**WORK INSTRUCTIONS**. Every record below is to be reproduced exactly.

**DATA SHOWN**.
*** Begin section ***

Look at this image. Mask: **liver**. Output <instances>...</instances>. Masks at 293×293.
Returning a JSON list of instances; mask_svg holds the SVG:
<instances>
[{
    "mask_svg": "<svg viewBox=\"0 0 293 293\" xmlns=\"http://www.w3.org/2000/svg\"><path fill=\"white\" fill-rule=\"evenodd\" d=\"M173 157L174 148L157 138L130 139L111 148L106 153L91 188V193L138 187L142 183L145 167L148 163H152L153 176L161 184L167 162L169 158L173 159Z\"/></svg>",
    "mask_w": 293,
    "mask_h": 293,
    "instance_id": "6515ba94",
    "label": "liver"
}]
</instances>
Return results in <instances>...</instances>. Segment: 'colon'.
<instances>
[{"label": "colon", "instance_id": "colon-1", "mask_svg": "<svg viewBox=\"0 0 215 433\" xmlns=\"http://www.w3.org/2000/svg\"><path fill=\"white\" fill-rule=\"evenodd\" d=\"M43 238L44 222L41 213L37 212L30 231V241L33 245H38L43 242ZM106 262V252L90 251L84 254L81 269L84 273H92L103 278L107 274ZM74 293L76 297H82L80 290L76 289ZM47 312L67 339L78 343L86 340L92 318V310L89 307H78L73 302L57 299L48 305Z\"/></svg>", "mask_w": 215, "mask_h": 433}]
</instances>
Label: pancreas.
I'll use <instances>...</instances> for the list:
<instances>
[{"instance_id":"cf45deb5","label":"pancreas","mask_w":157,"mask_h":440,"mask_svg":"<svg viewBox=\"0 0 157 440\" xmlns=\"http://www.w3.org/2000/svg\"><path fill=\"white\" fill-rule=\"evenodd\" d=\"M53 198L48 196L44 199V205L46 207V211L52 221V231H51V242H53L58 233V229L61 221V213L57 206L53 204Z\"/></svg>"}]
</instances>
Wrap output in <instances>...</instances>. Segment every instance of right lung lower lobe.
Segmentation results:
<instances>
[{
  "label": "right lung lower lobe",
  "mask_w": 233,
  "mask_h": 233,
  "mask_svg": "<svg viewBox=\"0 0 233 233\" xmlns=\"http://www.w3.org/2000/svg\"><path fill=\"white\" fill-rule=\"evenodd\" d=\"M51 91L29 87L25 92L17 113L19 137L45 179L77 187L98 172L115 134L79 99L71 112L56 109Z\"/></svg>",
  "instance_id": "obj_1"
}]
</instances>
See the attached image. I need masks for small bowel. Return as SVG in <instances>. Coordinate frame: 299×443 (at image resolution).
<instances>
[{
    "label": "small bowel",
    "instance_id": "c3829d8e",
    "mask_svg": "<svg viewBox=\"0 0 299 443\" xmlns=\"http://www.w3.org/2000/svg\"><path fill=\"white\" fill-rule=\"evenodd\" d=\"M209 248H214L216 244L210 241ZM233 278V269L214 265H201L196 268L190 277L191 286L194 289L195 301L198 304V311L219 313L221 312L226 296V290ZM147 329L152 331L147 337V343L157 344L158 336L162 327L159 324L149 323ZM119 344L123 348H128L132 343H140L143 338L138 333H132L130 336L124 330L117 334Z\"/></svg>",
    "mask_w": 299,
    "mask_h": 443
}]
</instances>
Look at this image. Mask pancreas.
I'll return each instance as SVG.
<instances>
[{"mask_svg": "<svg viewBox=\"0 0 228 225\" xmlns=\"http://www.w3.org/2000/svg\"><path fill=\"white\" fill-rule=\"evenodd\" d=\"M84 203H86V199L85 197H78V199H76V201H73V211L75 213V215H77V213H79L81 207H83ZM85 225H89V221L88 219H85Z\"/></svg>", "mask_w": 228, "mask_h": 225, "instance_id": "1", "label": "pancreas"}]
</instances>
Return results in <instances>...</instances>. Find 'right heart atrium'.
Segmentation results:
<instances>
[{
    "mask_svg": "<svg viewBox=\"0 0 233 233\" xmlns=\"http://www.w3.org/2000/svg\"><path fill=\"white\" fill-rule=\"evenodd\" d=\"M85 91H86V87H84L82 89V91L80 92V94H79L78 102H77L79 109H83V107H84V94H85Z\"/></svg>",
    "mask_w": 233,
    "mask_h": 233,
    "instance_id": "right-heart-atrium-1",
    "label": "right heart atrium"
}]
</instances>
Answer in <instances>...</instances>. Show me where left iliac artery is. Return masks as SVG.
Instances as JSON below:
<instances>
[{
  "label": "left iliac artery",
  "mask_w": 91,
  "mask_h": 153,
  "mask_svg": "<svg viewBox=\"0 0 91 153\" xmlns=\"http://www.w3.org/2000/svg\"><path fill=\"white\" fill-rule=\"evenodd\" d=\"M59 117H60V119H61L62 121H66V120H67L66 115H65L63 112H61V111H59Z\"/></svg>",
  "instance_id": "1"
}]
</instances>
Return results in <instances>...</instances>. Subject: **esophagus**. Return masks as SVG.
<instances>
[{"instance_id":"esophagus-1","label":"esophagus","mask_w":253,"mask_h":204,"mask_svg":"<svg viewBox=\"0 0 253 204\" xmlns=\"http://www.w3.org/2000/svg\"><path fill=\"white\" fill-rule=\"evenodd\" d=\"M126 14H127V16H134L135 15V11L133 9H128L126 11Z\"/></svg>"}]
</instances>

*** End section ***

**SOLUTION FOR THIS EXERCISE**.
Look at this image. Mask: **liver**. Output <instances>...</instances>. Masks at 293×293.
Returning a JSON list of instances; mask_svg holds the SVG:
<instances>
[{
    "mask_svg": "<svg viewBox=\"0 0 293 293\" xmlns=\"http://www.w3.org/2000/svg\"><path fill=\"white\" fill-rule=\"evenodd\" d=\"M173 157L174 148L157 138L130 139L111 148L106 153L91 188V193L138 187L142 183L145 167L148 163H152L153 176L161 184L167 162L169 158L173 159Z\"/></svg>",
    "mask_w": 293,
    "mask_h": 293,
    "instance_id": "6515ba94",
    "label": "liver"
}]
</instances>
Return results in <instances>...</instances>. Segment: 'colon'.
<instances>
[{"label": "colon", "instance_id": "colon-1", "mask_svg": "<svg viewBox=\"0 0 215 433\" xmlns=\"http://www.w3.org/2000/svg\"><path fill=\"white\" fill-rule=\"evenodd\" d=\"M43 238L44 222L41 213L37 212L30 231V241L33 245H38L43 242ZM106 262V252L90 251L84 254L81 269L84 273H92L103 278L107 274ZM74 293L76 297H82L80 290L76 289ZM47 312L67 339L78 343L86 340L92 318V310L89 307H78L73 302L57 299L48 305Z\"/></svg>", "mask_w": 215, "mask_h": 433}]
</instances>
Label: pancreas.
I'll use <instances>...</instances> for the list:
<instances>
[{"instance_id":"cf45deb5","label":"pancreas","mask_w":157,"mask_h":440,"mask_svg":"<svg viewBox=\"0 0 157 440\" xmlns=\"http://www.w3.org/2000/svg\"><path fill=\"white\" fill-rule=\"evenodd\" d=\"M53 198L48 196L44 199V205L46 207V211L52 221V231H51V242H53L58 233V229L61 221V213L57 206L53 204Z\"/></svg>"}]
</instances>
Wrap output in <instances>...</instances>. Segment every instance of right lung lower lobe.
Segmentation results:
<instances>
[{
  "label": "right lung lower lobe",
  "mask_w": 233,
  "mask_h": 233,
  "mask_svg": "<svg viewBox=\"0 0 233 233\" xmlns=\"http://www.w3.org/2000/svg\"><path fill=\"white\" fill-rule=\"evenodd\" d=\"M51 91L29 87L25 92L17 113L19 137L45 179L77 187L98 172L115 134L79 99L71 112L56 109Z\"/></svg>",
  "instance_id": "obj_1"
}]
</instances>
See the attached image. I need masks for small bowel. Return as SVG in <instances>. Coordinate frame: 299×443 (at image resolution).
<instances>
[{
    "label": "small bowel",
    "instance_id": "c3829d8e",
    "mask_svg": "<svg viewBox=\"0 0 299 443\" xmlns=\"http://www.w3.org/2000/svg\"><path fill=\"white\" fill-rule=\"evenodd\" d=\"M209 248H214L216 244L210 241ZM233 278V269L214 265H201L196 268L190 277L191 286L194 289L195 301L198 304V311L219 313L221 312L226 296V290ZM147 329L152 331L147 337V343L157 344L158 336L162 327L159 324L149 323ZM119 344L123 348H128L132 343H140L143 338L138 333H132L130 336L124 330L117 334Z\"/></svg>",
    "mask_w": 299,
    "mask_h": 443
}]
</instances>
Look at this image. Mask pancreas.
I'll return each instance as SVG.
<instances>
[{"mask_svg": "<svg viewBox=\"0 0 228 225\" xmlns=\"http://www.w3.org/2000/svg\"><path fill=\"white\" fill-rule=\"evenodd\" d=\"M84 203H86V199L85 197H78V199H76V201H73V211L75 213V215H77V213H79L81 207H83ZM85 225H89V221L88 219H85Z\"/></svg>", "mask_w": 228, "mask_h": 225, "instance_id": "1", "label": "pancreas"}]
</instances>
Return results in <instances>...</instances>. Find 'right heart atrium'.
Segmentation results:
<instances>
[{
    "mask_svg": "<svg viewBox=\"0 0 233 233\" xmlns=\"http://www.w3.org/2000/svg\"><path fill=\"white\" fill-rule=\"evenodd\" d=\"M85 91H86V87H84L82 89V91L80 92V94H79L78 102H77L79 109H83V107H84V94H85Z\"/></svg>",
    "mask_w": 233,
    "mask_h": 233,
    "instance_id": "right-heart-atrium-1",
    "label": "right heart atrium"
}]
</instances>
Answer in <instances>...</instances>. Show me where left iliac artery is. Return masks as SVG.
Instances as JSON below:
<instances>
[{
  "label": "left iliac artery",
  "mask_w": 91,
  "mask_h": 153,
  "mask_svg": "<svg viewBox=\"0 0 91 153\" xmlns=\"http://www.w3.org/2000/svg\"><path fill=\"white\" fill-rule=\"evenodd\" d=\"M59 117H60V119H61L62 121H66V120H67L66 115H65L63 112H61V111H59Z\"/></svg>",
  "instance_id": "1"
}]
</instances>
Return results in <instances>...</instances>. Subject: **esophagus**. Return masks as SVG.
<instances>
[{"instance_id":"esophagus-1","label":"esophagus","mask_w":253,"mask_h":204,"mask_svg":"<svg viewBox=\"0 0 253 204\" xmlns=\"http://www.w3.org/2000/svg\"><path fill=\"white\" fill-rule=\"evenodd\" d=\"M126 14H127V16H134L135 15V11L133 9H128L126 11Z\"/></svg>"}]
</instances>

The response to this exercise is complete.